# Rearrangements of the harmonic series

Trying to understand how rearrangements work. A very common example of rearrangements seems to be the alternating harmonic series,

$$\sum _{n=1}^{\infty} \frac {(-1)^{n+1}}{n}$$

Plugging in values of $n$ gives,

$$1-\frac{1}{2}+\frac {1}{3}-....$$ and so on. How can I rearrange this sum so that the first $10$ sum to $0$.

It seems that I must alter it in some way grouping together positive and negative terms so that the first 10 terms sum to 0.

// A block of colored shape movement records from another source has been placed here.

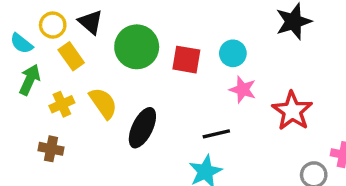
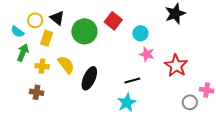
yellow rectangle: (71, 56) -> (47, 38), turned 56
red square: (186, 60) -> (113, 21), moved, turned 30
yellow cross: (62, 104) -> (42, 66), turned 32

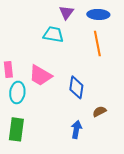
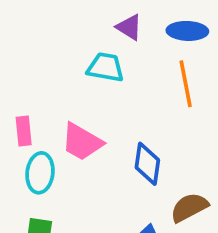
purple triangle: (66, 12) -> (129, 27), turned -35
brown semicircle: (99, 111) -> (189, 207), size x1.5

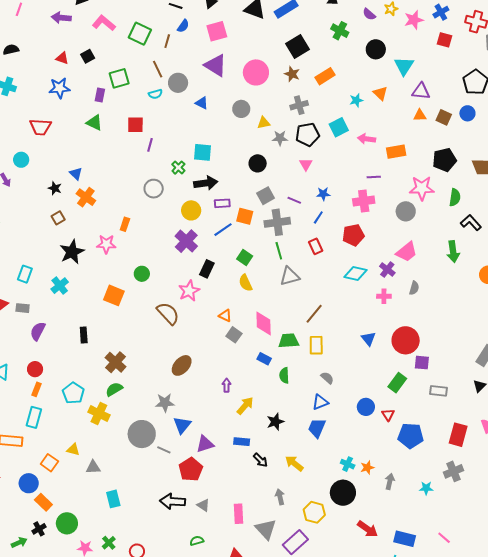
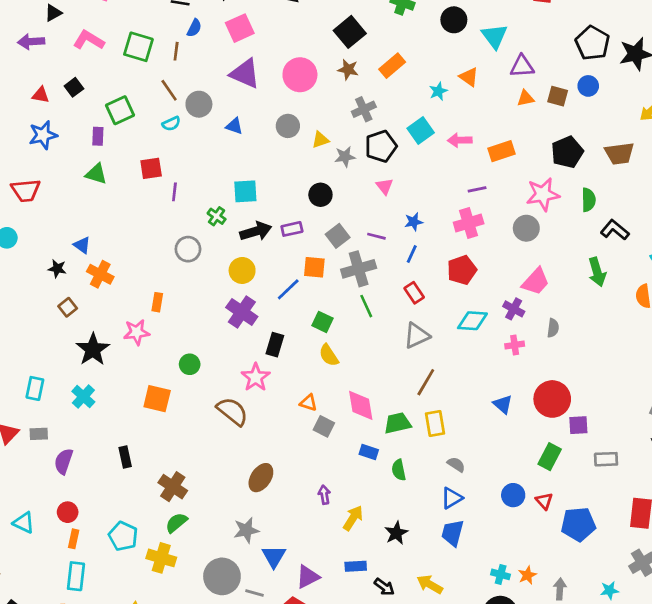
purple rectangle: (222, 203) -> (292, 229), moved
gray triangle: (290, 276) -> (417, 336), moved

• This video may be instructive . Anyway, there is no trivial reason to conclude that such an arrangment exists. You can arrange the summand in order to get that the infinite series is $0$, but this does not mean that you can find some arrangement where the first 10 terms add up to $0$. – Crostul Feb 2 '17 at 21:42

Playing around with Egyptian fractions yields $$\frac 1{15}+\frac 1{17}+\frac 1{19}+\frac 1{21}+\frac 1{25}-\left(\frac 14 + \frac 1{64} + \frac 1{8634} + \frac 1{679007792} + \frac 1{662761647866270400}\right)=0$$
This is a classic example of a conditional convergent series. So when you unravel the terms by positives and negatives, we essentially get two separate divergent (!) series. One diverges to infinity and the other to minus infinity. So by choosing the terms not alternating, but by "choice", you can make the series converge to any sum you want. In your question you are at bit "ambiguous" by saying that you want the first $10$ terms sum to zero. Obviously it will never exactly be equal to zero (Crostul's comment!). But you can start of with $1$ and then pick $-1/2$ and then pick $-1/4$, then pick $-1/6$, then pick $-1/8$ so that you have dipped below $0$. Now pick $1/3$ which makes your partial sum go above $0$. Then pick $-1/10$ etc. When continuing in this fashion, you can get as close to $0$ as you wish...